= REQUIRED ACTION =
Below are the records to retype. Keep every character exactly and leave out the pictures.

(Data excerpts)

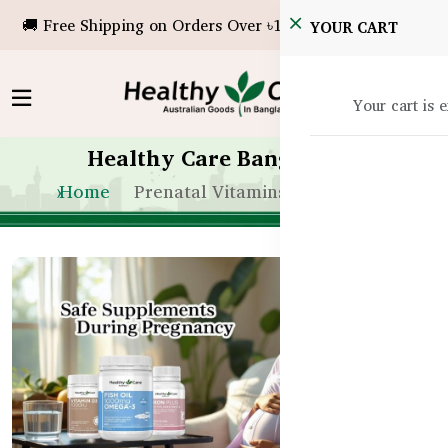
🚚 Free Shipping on Orders Over ৳10,000!
YOUR CART
Your cart is 
Healthy Care Bangladesh
Home
Prenatal Vitamins Bangladesh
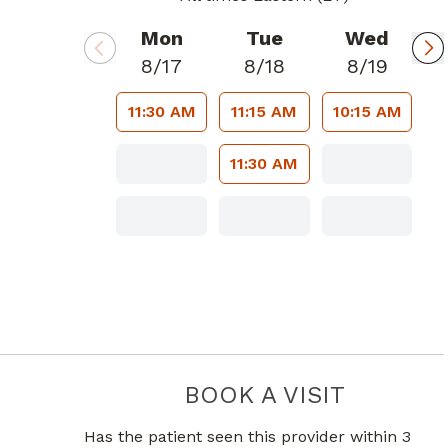
Mon
Tue
Wed
8/17
8/18
8/19
11:30 AM
11:15 AM
10:15 AM
11:30 AM
BOOK A VISIT
JESUS GUS
Has the patient seen this provider within 3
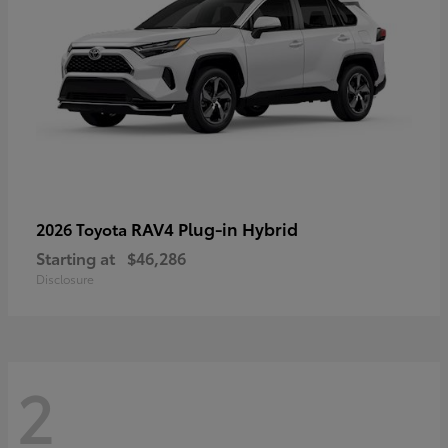
RAV4 Plug-in Hybrid
2026 Toyota
Starting at
$46,286
Disclosure
2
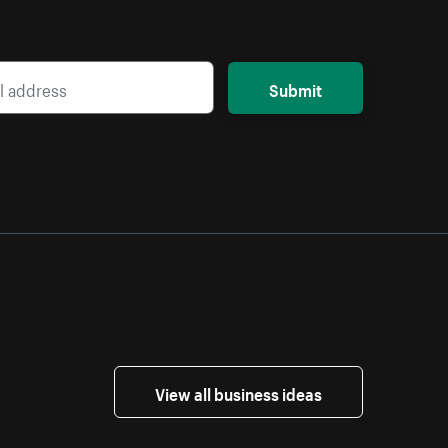
Submit
View all business ideas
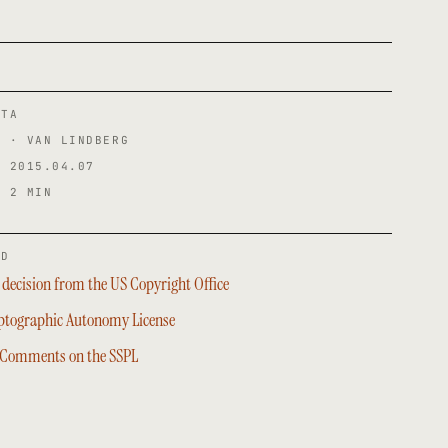
ATA
R · VAN LINDBERG
· 2015.04.07
· 2 MIN
ED
decision from the US Copyright Office
ptographic Autonomy License
 Comments on the SSPL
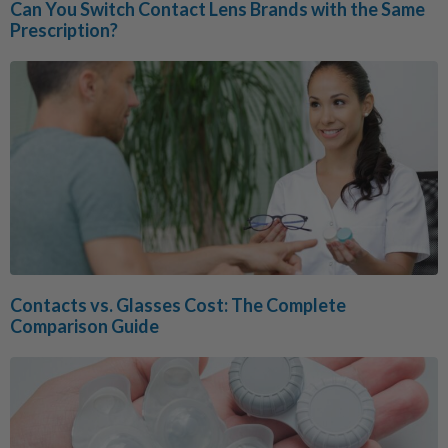
Can You Switch Contact Lens Brands with the Same
Prescription?
Contacts vs. Glasses Cost: The Complete
Comparison Guide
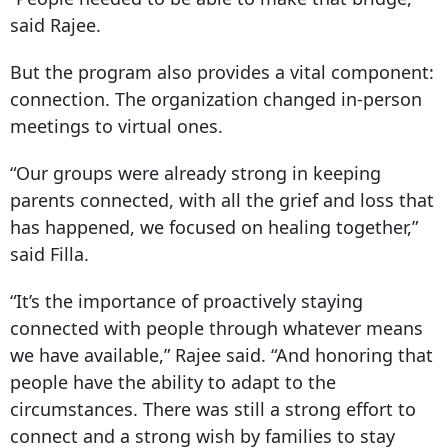
said Rajee.
But the program also provides a vital component:
connection. The organization changed in-person
meetings to virtual ones.
“Our groups were already strong in keeping
parents connected, with all the grief and loss that
has happened, we focused on healing together,”
said Filla.
“It’s the importance of proactively staying
connected with people through whatever means
we have available,” Rajee said. “And honoring that
people have the ability to adapt to the
circumstances. There was still a strong effort to
connect and a strong wish by families to stay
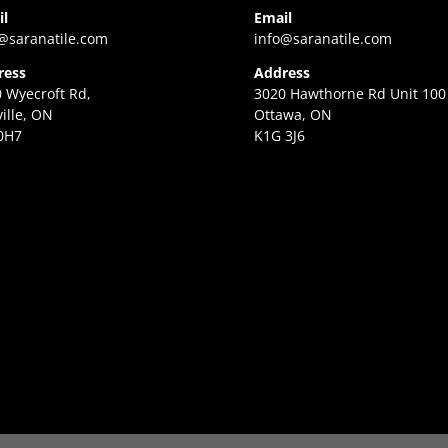
il
Email
@saranatile.com
info@saranatile.com
ress
Address
 Wyecroft Rd,
3020 Hawthorne Rd Unit 100
ille, ON
Ottawa, ON
0H7
K1G 3J6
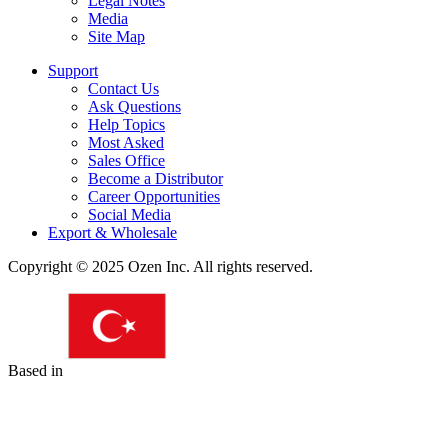
Legal Notes
Media
Site Map
Support
Contact Us
Ask Questions
Help Topics
Most Asked
Sales Office
Become a Distributor
Career Opportunities
Social Media
Export & Wholesale
Copyright © 2025 Ozen Inc. All rights reserved.
Based in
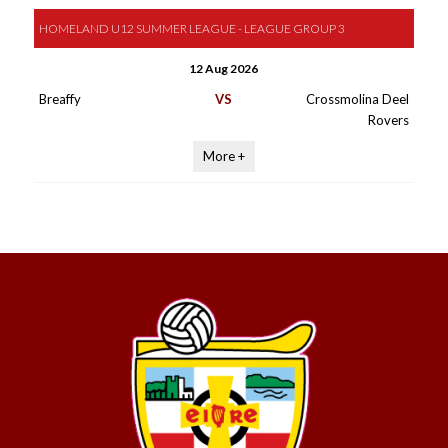
HOMELAND U12 SUMMER LEAGUE - LEAGUE GROUP 3
12 Aug 2026
Breaffy
VS
Crossmolina Deel
Rovers
More +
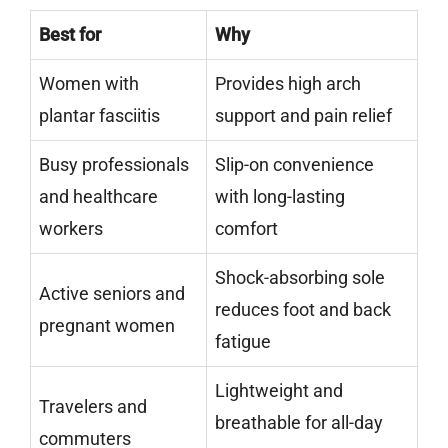
Best for
Why
Women with
Provides high arch
plantar fasciitis
support and pain relief
Busy professionals
Slip-on convenience
and healthcare
with long-lasting
workers
comfort
Shock-absorbing sole
Active seniors and
reduces foot and back
pregnant women
fatigue
Lightweight and
Travelers and
breathable for all-day
commuters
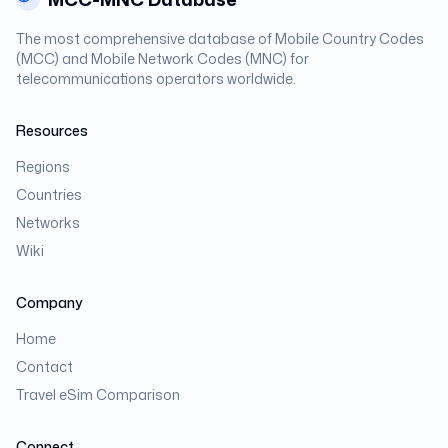
The most comprehensive database of Mobile Country Codes
(MCC) and Mobile Network Codes (MNC) for
telecommunications operators worldwide.
Resources
Regions
Countries
Networks
Wiki
Company
Home
Contact
Travel eSim Comparison
Connect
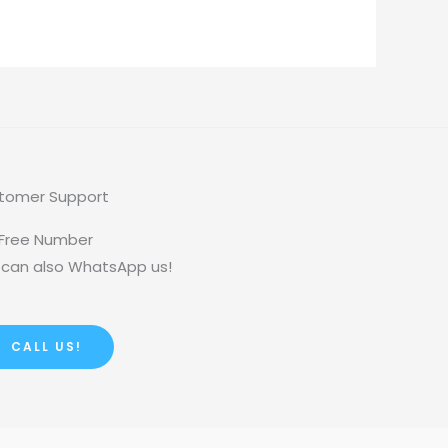
tomer Support
 Free Number
 can also WhatsApp us!
CALL US!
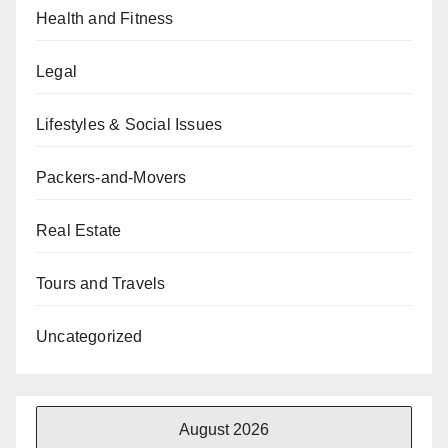
Health and Fitness
Legal
Lifestyles & Social Issues
Packers-and-Movers
Real Estate
Tours and Travels
Uncategorized
August 2026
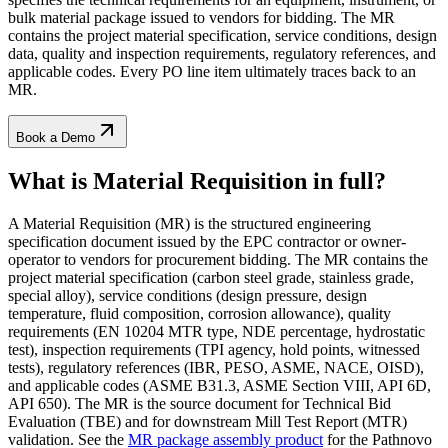
bulk material package issued to vendors for bidding. The MR
contains the project material specification, service conditions, design
data, quality and inspection requirements, regulatory references, and
applicable codes. Every PO line item ultimately traces back to an
MR.
Book a Demo
What is Material Requisition
in full?
A Material Requisition (MR) is the structured engineering
specification document issued by the EPC contractor or owner-
operator to vendors for procurement bidding. The MR contains the
project material specification (carbon steel grade, stainless grade,
special alloy), service conditions (design pressure, design
temperature, fluid composition, corrosion allowance), quality
requirements (EN 10204 MTR type, NDE percentage, hydrostatic
test), inspection requirements (TPI agency, hold points, witnessed
tests), regulatory references (IBR, PESO, ASME, NACE, OISD),
and applicable codes (ASME B31.3, ASME Section VIII, API 6D,
API 650). The MR is the source document for Technical Bid
Evaluation (TBE) and for downstream Mill Test Report (MTR)
validation. See the
MR package assembly product
for the Pathnovo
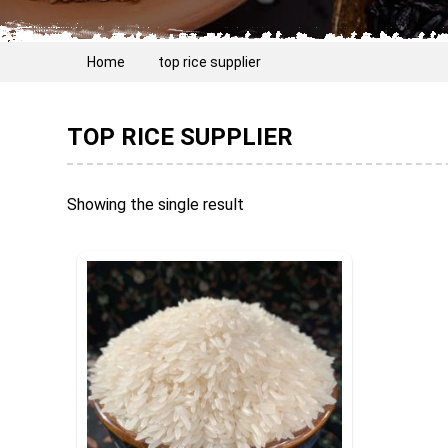
Home
top rice supplier
TOP RICE SUPPLIER
Showing the single result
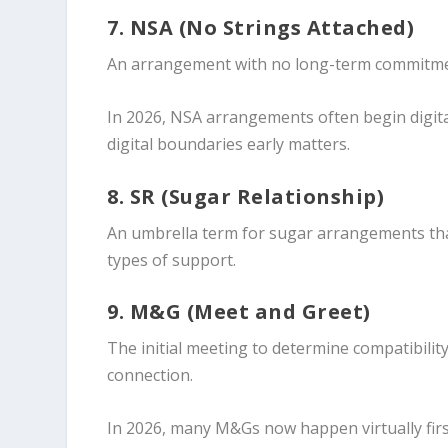
7. NSA (No Strings Attached)
An arrangement with no long-term commitment,
In 2026, NSA arrangements often begin digita
digital boundaries early matters.
8. SR (Sugar Relationship)
An umbrella term for sugar arrangements tha
types of support.
9. M&G (Meet and Greet)
The initial meeting to determine compatibilit
connection.
In 2026, many M&Gs now happen virtually firs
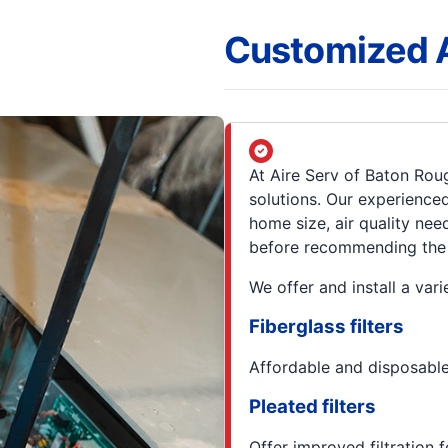
Customized Ai
At Aire Serv of Baton Roug
solutions. Our experience
home size, air quality nee
before recommending the ri
We offer and install a varie
Fiberglass filters
Affordable and disposable,
Pleated filters
Offer improved filtration f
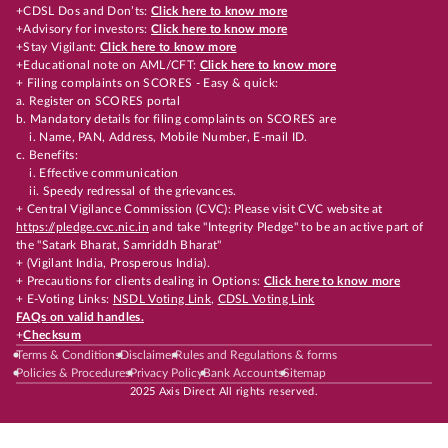
+CDSL Dos and Don’ts:
Click here to know more
+Advisory for investors:
Click here to know more
+Stay Vigilant:
Click here to know more
+Educational note on AML/CFT:
Click here to know more
+ Filing complaints on SCORES - Easy & quick:
a. Register on SCORES portal
b. Mandatory details for filing complaints on SCORES are
i. Name, PAN, Address, Mobile Number, E-mail ID.
c. Benefits:
i. Effective communication
ii. Speedy redressal of the grievances.
+ Central Vigilance Commission (CVC): Please visit CVC website at
https://pledge.cvc.nic.in
and take "Integrity Pledge" to be an active part of
the "Satark Bharat, Samriddh Bharat"
+ (Vigilant India, Prosperous India).
+ Precautions for clients dealing in Options:
Click here to know more
+ E-Voting Links:
NSDL Voting Link
,
CDSL Voting Link
FAQs on valid handles.
+
Checksum
Terms & Conditions
Disclaimer
Rules and Regulations & forms
Policies & Procedures
Privacy Policy
Bank Accounts
Sitemap
2025 Axis Direct All rights reserved.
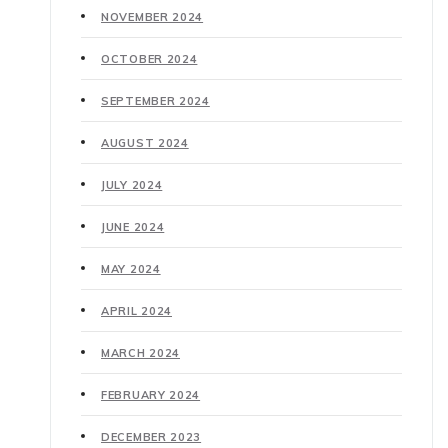
NOVEMBER 2024
OCTOBER 2024
SEPTEMBER 2024
AUGUST 2024
JULY 2024
JUNE 2024
MAY 2024
APRIL 2024
MARCH 2024
FEBRUARY 2024
DECEMBER 2023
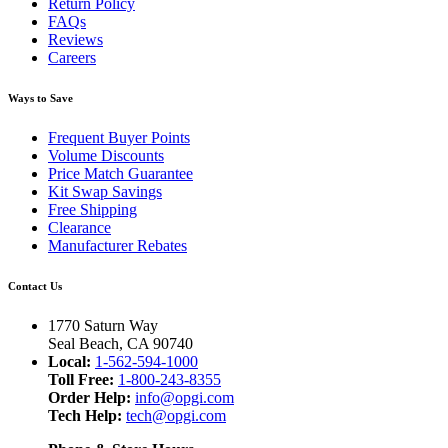
Return Policy
FAQs
Reviews
Careers
Ways to Save
Frequent Buyer Points
Volume Discounts
Price Match Guarantee
Kit Swap Savings
Free Shipping
Clearance
Manufacturer Rebates
Contact Us
1770 Saturn Way
Seal Beach, CA 90740
Local:
1-562-594-1000
Toll Free:
1-800-243-8355
Order Help:
info@opgi.com
Tech Help:
tech@opgi.com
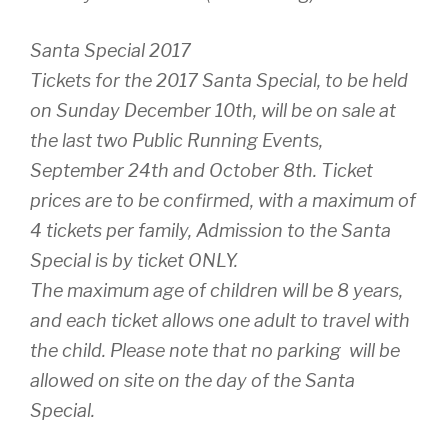
Santa Special 2017
Tickets for the 2017 Santa Special, to be held
on Sunday December 10th, will be on sale at
the last two Public Running Events,
September 24th and October 8th. Ticket
prices are to be confirmed, with a maximum of
4 tickets per family, Admission to the Santa
Special is by ticket ONLY.
The maximum age of children will be 8 years,
and each ticket allows one adult to travel with
the child. Please note that no parking will be
allowed on site on the day of the Santa
Special.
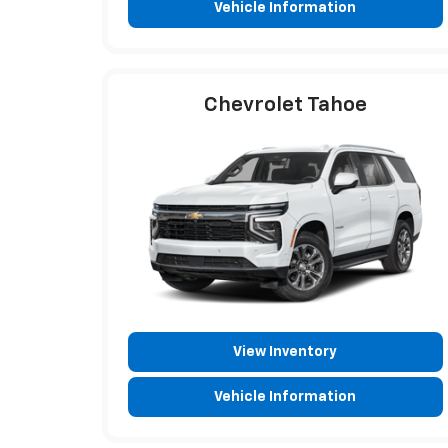
Vehicle Information
Chevrolet Tahoe
View Inventory
Vehicle Information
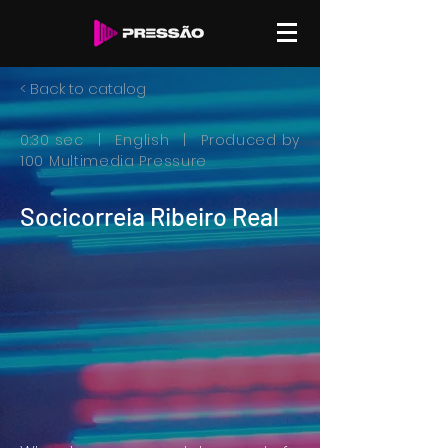
< Back to catalog
0:30 sec | English | Produced by
100 Multimedia Pressure
Socicorreia Ribeiro Real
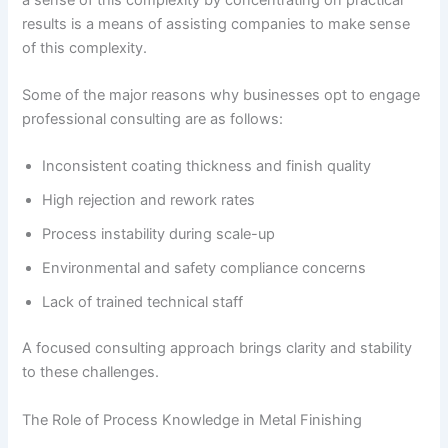
results is a means of assisting companies to make sense
of this complexity.
Some of the major reasons why businesses opt to engage
professional consulting are as follows:
Inconsistent coating thickness and finish quality
High rejection and rework rates
Process instability during scale-up
Environmental and safety compliance concerns
Lack of trained technical staff
A focused consulting approach brings clarity and stability
to these challenges.
The Role of Process Knowledge in Metal Finishing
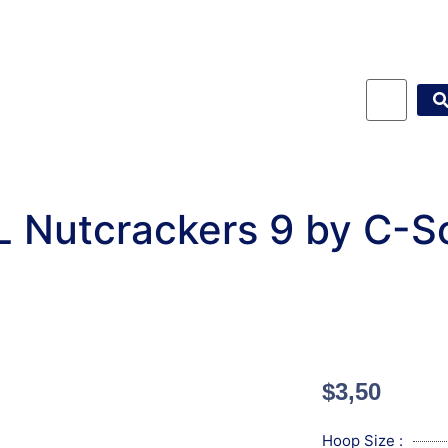
L Nutcrackers 9 by C-S
$
3,50
Hoop Size :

= WRITTEN ANSWER =
🚚 Free Shipping on Orders Over ৳10,000!
YOUR CART
Your cart is 
Healthy Care Bangladesh
Home
Prenatal Vitamins Bangladesh
Mon
Tue
Wed
8/17
8/18
8/19
11:30 AM
11:15 AM
10:15 AM
11:30 AM
BOOK A VISIT
JESUS GUS
Has the patient seen this provider within 3
RAV4 Plug-in Hybrid
2026 Toyota
Starting at
$46,286
Disclosure
2
Submit
View all business ideas
ATA
R · VAN LINDBERG
· 2015.04.07
· 2 MIN
ED
decision from the US Copyright Office
ptographic Autonomy License
 Comments on the SSPL
Can You Switch Contact Lens Brands with the Same
Prescription?
Contacts vs. Glasses Cost: The Complete
Comparison Guide
said Rajee.
But the program also provides a vital component:
connection. The organization changed in-person
meetings to virtual ones.
“Our groups were already strong in keeping
parents connected, with all the grief and loss that
has happened, we focused on healing together,”
said Filla.
“It’s the importance of proactively staying
connected with people through whatever means
we have available,” Rajee said. “And honoring that
people have the ability to adapt to the
circumstances. There was still a strong effort to
connect and a strong wish by families to stay
il
Email
@saranatile.com
info@saranatile.com
ress
Address
 Wyecroft Rd,
3020 Hawthorne Rd Unit 100
ille, ON
Ottawa, ON
0H7
K1G 3J6
Legal Notes
Media
Site Map
Support
Contact Us
Ask Questions
Help Topics
Most Asked
Sales Office
Become a Distributor
Career Opportunities
Social Media
Export & Wholesale
Copyright © 2025 Ozen Inc. All rights reserved.
Based in
HOMELAND U12 SUMMER LEAGUE - LEAGUE GROUP 3
12 Aug 2026
Breaffy
VS
Crossmolina Deel
Rovers
More +
Best for
Why
Women with
Provides high arch
plantar fasciitis
support and pain relief
Busy professionals
Slip-on convenience
and healthcare
with long-lasting
workers
comfort
Shock-absorbing sole
Active seniors and
reduces foot and back
pregnant women
fatigue
Lightweight and
Travelers and
breathable for all-day
commuters
The most comprehensive database of Mobile Country Codes
(MCC) and Mobile Network Codes (MNC) for
telecommunications operators worldwide.
Resources
Regions
Countries
Networks
Wiki
Company
Home
Contact
Travel eSim Comparison
Connect
tomer Support
 Free Number
 can also WhatsApp us!
CALL US!
Health and Fitness
Legal
Lifestyles & Social Issues
Packers-and-Movers
Real Estate
Tours and Travels
Uncategorized
August 2026
bulk material package issued to vendors for bidding. The MR
contains the project material specification, service conditions, design
data, quality and inspection requirements, regulatory references, and
applicable codes. Every PO line item ultimately traces back to an
MR.
Book a Demo
What is Material Requisition
in full?
A Material Requisition (MR) is the structured engineering
specification document issued by the EPC contractor or owner-
operator to vendors for procurement bidding. The MR contains the
project material specification (carbon steel grade, stainless grade,
special alloy), service conditions (design pressure, design
temperature, fluid composition, corrosion allowance), quality
requirements (EN 10204 MTR type, NDE percentage, hydrostatic
test), inspection requirements (TPI agency, hold points, witnessed
tests), regulatory references (IBR, PESO, ASME, NACE, OISD),
and applicable codes (ASME B31.3, ASME Section VIII, API 6D,
API 650). The MR is the source document for Technical Bid
Evaluation (TBE) and for downstream Mill Test Report (MTR)
validation. See the
MR package assembly product
for the Pathnovo
Home
top rice supplier
TOP RICE SUPPLIER
Showing the single result
7. NSA (No Strings Attached)
An arrangement with no long-term commitment,
In 2026, NSA arrangements often begin digita
digital boundaries early matters.
8. SR (Sugar Relationship)
An umbrella term for sugar arrangements tha
types of support.
9. M&G (Meet and Greet)
The initial meeting to determine compatibilit
connection.
In 2026, many M&Gs now happen virtually firs
Customized Ai
At Aire Serv of Baton Roug
solutions. Our experience
home size, air quality nee
before recommending the ri
We offer and install a varie
Fiberglass filters
Affordable and disposable,
Pleated filters
Offer improved filtration f
+CDSL Dos and Don’ts:
Click here to know more
+Advisory for investors:
Click here to know more
+Stay Vigilant:
Click here to know more
+Educational note on AML/CFT:
Click here to know more
+ Filing complaints on SCORES - Easy & quick:
a. Register on SCORES portal
b. Mandatory details for filing complaints on SCORES are
i. Name, PAN, Address, Mobile Number, E-mail ID.
c. Benefits:
i. Effective communication
ii. Speedy redressal of the grievances.
+ Central Vigilance Commission (CVC): Please visit CVC website at
https://pledge.cvc.nic.in
and take "Integrity Pledge" to be an active part of
the "Satark Bharat, Samriddh Bharat"
+ (Vigilant India, Prosperous India).
+ Precautions for clients dealing in Options:
Click here to know more
+ E-Voting Links:
NSDL Voting Link
,
CDSL Voting Link
FAQs on valid handles.
+
Checksum
Terms & Conditions
Disclaimer
Rules and Regulations & forms
Policies & Procedures
Privacy Policy
Bank Accounts
Sitemap
2025 Axis Direct All rights reserved.
NOVEMBER 2024
OCTOBER 2024
SEPTEMBER 2024
AUGUST 2024
JULY 2024
JUNE 2024
MAY 2024
APRIL 2024
MARCH 2024
FEBRUARY 2024
DECEMBER 2023
Return Policy
FAQs
Reviews
Careers
Ways to Save
Frequent Buyer Points
Volume Discounts
Price Match Guarantee
Kit Swap Savings
Free Shipping
Clearance
Manufacturer Rebates
Contact Us
1770 Saturn Way
Seal Beach, CA 90740
Local:
1-562-594-1000
Toll Free:
1-800-243-8355
Order Help:
info@opgi.com
Tech Help:
tech@opgi.com
Santa Special 2017
Tickets for the 2017 Santa Special, to be held
on Sunday December 10th, will be on sale at
the last two Public Running Events,
September 24th and October 8th. Ticket
prices are to be confirmed, with a maximum of
4 tickets per family, Admission to the Santa
Special is by ticket ONLY.
The maximum age of children will be 8 years,
and each ticket allows one adult to travel with
the child. Please note that no parking will be
allowed on site on the day of the Santa
Special.
Vehicle Information
Chevrolet Tahoe
View Inventory
Vehicle Information
< Back to catalog
0:30 sec | English | Produced by
100 Multimedia Pressure
Socicorreia Ribeiro Real
results is a means of assisting companies to make sense
of this complexity.
Some of the major reasons why businesses opt to engage
professional consulting are as follows:
Inconsistent coating thickness and finish quality
High rejection and rework rates
Process instability during scale-up
Environmental and safety compliance concerns
Lack of trained technical staff
A focused consulting approach brings clarity and stability
to these challenges.
The Role of Process Knowledge in Metal Finishing
L Nutcrackers 9 by C-S
$
3,50
Hoop Size :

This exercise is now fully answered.